-- Opening Marker --

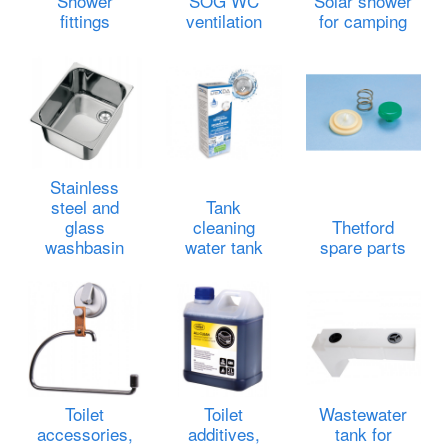
Shower
SOG WC
Solar shower
fittings
ventilation
for camping
Stainless
steel and
Tank
glass
cleaning
Thetford
washbasin
water tank
spare parts
Toilet
Toilet
Wastewater
accessories,
additives,
tank for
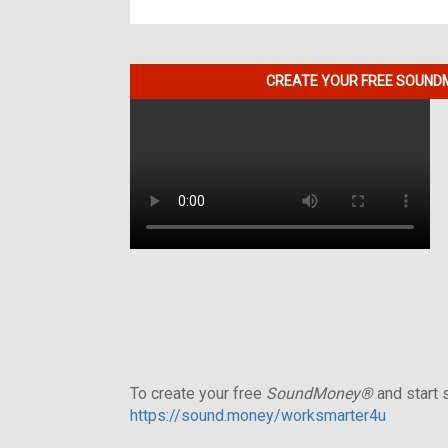
CREATE YOUR FREE SOUNDM
To create your free
SoundMoney®
and start s
https://sound.money/worksmarter4u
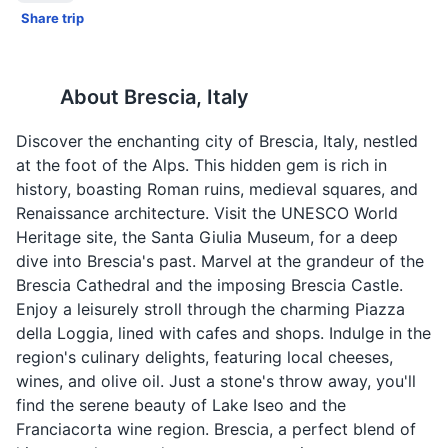
Share trip
About
Brescia, Italy
Discover the enchanting city of Brescia, Italy, nestled
at the foot of the Alps. This hidden gem is rich in
history, boasting Roman ruins, medieval squares, and
Renaissance architecture. Visit the UNESCO World
Heritage site, the Santa Giulia Museum, for a deep
dive into Brescia's past. Marvel at the grandeur of the
Brescia Cathedral and the imposing Brescia Castle.
Enjoy a leisurely stroll through the charming Piazza
della Loggia, lined with cafes and shops. Indulge in the
region's culinary delights, featuring local cheeses,
wines, and olive oil. Just a stone's throw away, you'll
find the serene beauty of Lake Iseo and the
Franciacorta wine region. Brescia, a perfect blend of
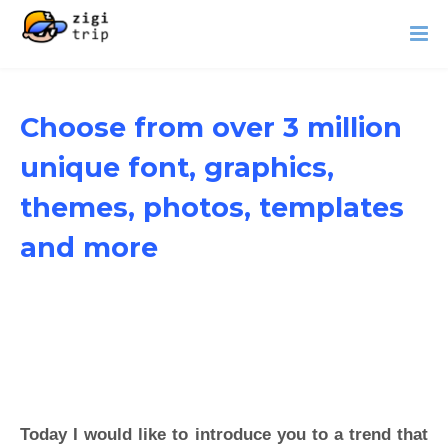
Choose from over 3 million
unique font, graphics,
themes, photos, templates
and more
Today I would like to introduce you to a trend that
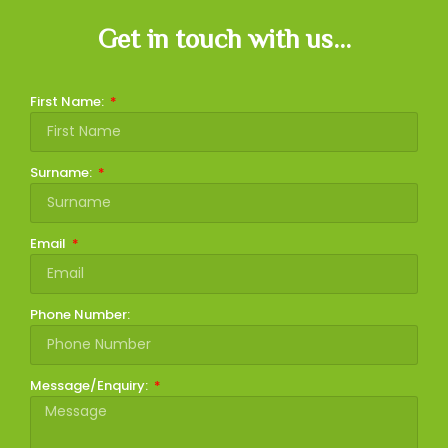
Get in touch with us...
First Name:
Surname:
Email
Phone Number:
Message/Enquiry:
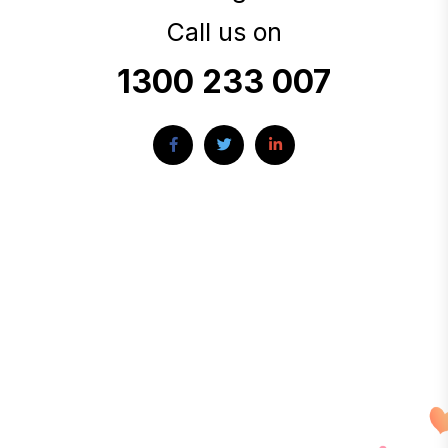
Call us on
1300 233 007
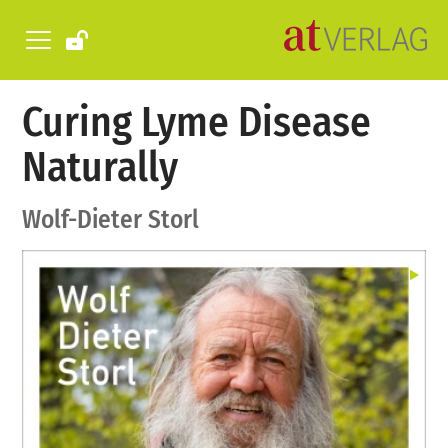
Curing Lyme Disease
Naturally
Wolf-Dieter Storl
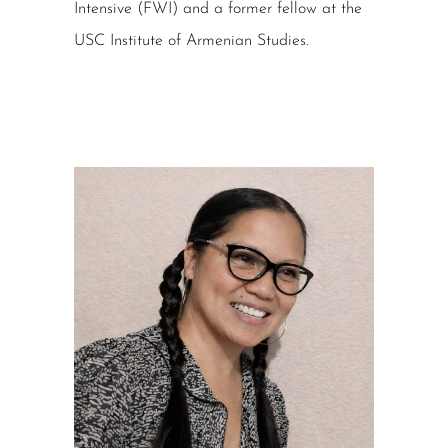
Intensive (FWI) and a former fellow at the
USC Institute of Armenian Studies.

-- Closing Marker --

** Your objective **
Each line above should be output exactly, apart from the pictures.

** Problem solution **
Shower
SOG WC
Solar shower
fittings
ventilation
for camping
Stainless
steel and
Tank
glass
cleaning
Thetford
washbasin
water tank
spare parts
Toilet
Toilet
Wastewater
accessories,
additives,
tank for
CREATE YOUR FREE SOUNDM
To create your free
SoundMoney®
and start s
https://sound.money/worksmarter4u
Share trip
About
Brescia, Italy
Discover the enchanting city of Brescia, Italy, nestled
at the foot of the Alps. This hidden gem is rich in
history, boasting Roman ruins, medieval squares, and
Renaissance architecture. Visit the UNESCO World
Heritage site, the Santa Giulia Museum, for a deep
dive into Brescia's past. Marvel at the grandeur of the
Brescia Cathedral and the imposing Brescia Castle.
Enjoy a leisurely stroll through the charming Piazza
della Loggia, lined with cafes and shops. Indulge in the
region's culinary delights, featuring local cheeses,
wines, and olive oil. Just a stone's throw away, you'll
find the serene beauty of Lake Iseo and the
Franciacorta wine region. Brescia, a perfect blend of
Choose from over 3 million
unique font, graphics,
themes, photos, templates
and more
Today I would like to introduce you to a trend that
Get in touch with us...
First Name:
Surname:
Email
Phone Number:
Message/Enquiry:
Call us on
1300 233 007
Curing Lyme Disease
Naturally
Wolf-Dieter Storl
Intensive (FWI) and a former fellow at the
USC Institute of Armenian Studies.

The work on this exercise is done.